[Extracted page text data]

********************

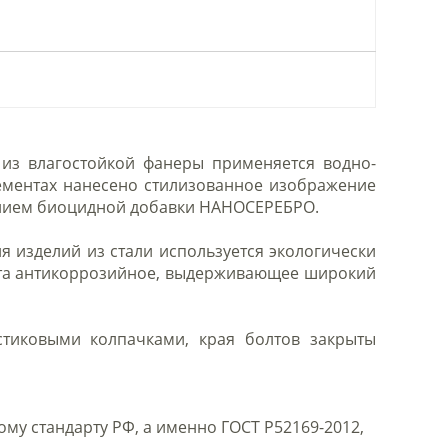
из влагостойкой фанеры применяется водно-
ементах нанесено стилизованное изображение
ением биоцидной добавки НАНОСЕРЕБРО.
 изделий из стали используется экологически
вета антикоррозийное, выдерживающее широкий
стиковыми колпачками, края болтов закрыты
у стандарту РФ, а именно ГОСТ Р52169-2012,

********************

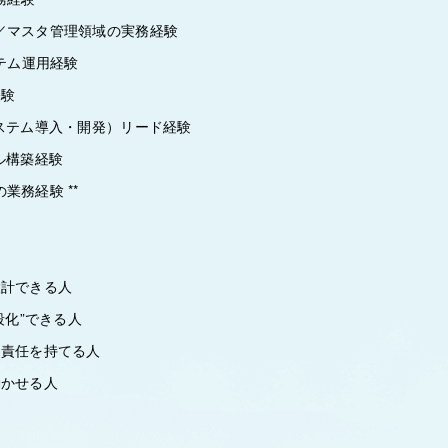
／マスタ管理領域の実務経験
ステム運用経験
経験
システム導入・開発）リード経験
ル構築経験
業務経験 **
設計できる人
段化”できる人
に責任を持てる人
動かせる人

********************

● **Activity**
Among the records above, extract exactly the lines from the line with "из влагостойкой фанеры" to the line with "у стандарту РФ, а", both lines included, and leave out the rest.

● **Task answer**
из влагостойкой фанеры применяется водно-
ементах нанесено стилизованное изображение
ением биоцидной добавки НАНОСЕРЕБРО.
 изделий из стали используется экологически
вета антикоррозийное, выдерживающее широкий
стиковыми колпачками, края болтов закрыты
у стандарту РФ, а именно ГОСТ Р52169-2012,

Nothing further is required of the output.